▸ **Exercise**
Check each line of the data, and copy those where "ILHAS" appears.

#### Material to process ####

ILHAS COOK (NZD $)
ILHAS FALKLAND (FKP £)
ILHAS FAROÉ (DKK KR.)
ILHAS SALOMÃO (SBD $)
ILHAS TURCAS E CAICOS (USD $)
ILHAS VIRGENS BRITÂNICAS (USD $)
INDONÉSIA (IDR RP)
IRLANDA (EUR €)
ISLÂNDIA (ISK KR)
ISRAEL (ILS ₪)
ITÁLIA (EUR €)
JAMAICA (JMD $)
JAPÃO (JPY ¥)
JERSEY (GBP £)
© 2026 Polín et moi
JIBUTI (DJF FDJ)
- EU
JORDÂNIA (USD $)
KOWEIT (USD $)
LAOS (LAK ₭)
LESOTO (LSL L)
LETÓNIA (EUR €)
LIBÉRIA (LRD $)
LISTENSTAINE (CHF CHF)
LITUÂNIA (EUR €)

####
#### Material to process ####

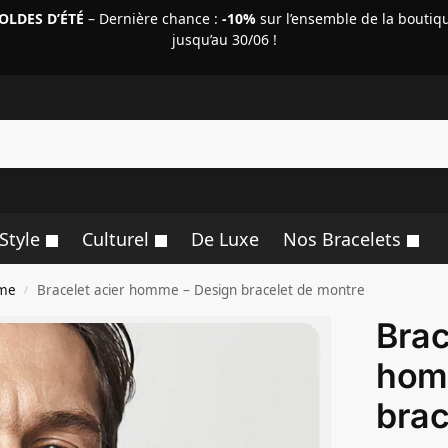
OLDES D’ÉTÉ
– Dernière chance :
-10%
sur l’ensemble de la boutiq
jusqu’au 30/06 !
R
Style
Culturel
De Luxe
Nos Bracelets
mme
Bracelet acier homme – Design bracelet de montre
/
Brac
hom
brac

####

▸ **Problem solution**
ILHAS COOK (NZD $)
ILHAS FALKLAND (FKP £)
ILHAS FAROÉ (DKK KR.)
ILHAS SALOMÃO (SBD $)
ILHAS TURCAS E CAICOS (USD $)
ILHAS VIRGENS BRITÂNICAS (USD $)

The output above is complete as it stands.